**TASK OBJECTIVE**. Run through the records and, wherever a line holds the word "auch", return that line.

**DATA FOR REVIEW**.
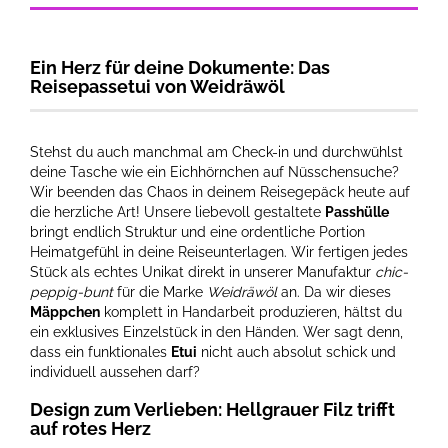
Ein Herz für deine Dokumente: Das
Reisepassetui von Weidräwöl
Stehst du auch manchmal am Check-in und durchwühlst
deine Tasche wie ein Eichhörnchen auf Nüsschensuche?
Wir beenden das Chaos in deinem Reisegepäck heute auf
die herzliche Art! Unsere liebevoll gestaltete
Passhülle
bringt endlich Struktur und eine ordentliche Portion
Heimatgefühl in deine Reiseunterlagen. Wir fertigen jedes
Stück als echtes Unikat direkt in unserer Manufaktur
chic-
peppig-bunt
für die Marke
Weidräwöl
an. Da wir dieses
Mäppchen
komplett in Handarbeit produzieren, hältst du
ein exklusives Einzelstück in den Händen. Wer sagt denn,
dass ein funktionales
Etui
nicht auch absolut schick und
individuell aussehen darf?
Design zum Verlieben: Hellgrauer Filz trifft
auf rotes Herz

**TASK ANSWER**.
Stehst du auch manchmal am Check-in und durchwühlst
nicht auch absolut schick und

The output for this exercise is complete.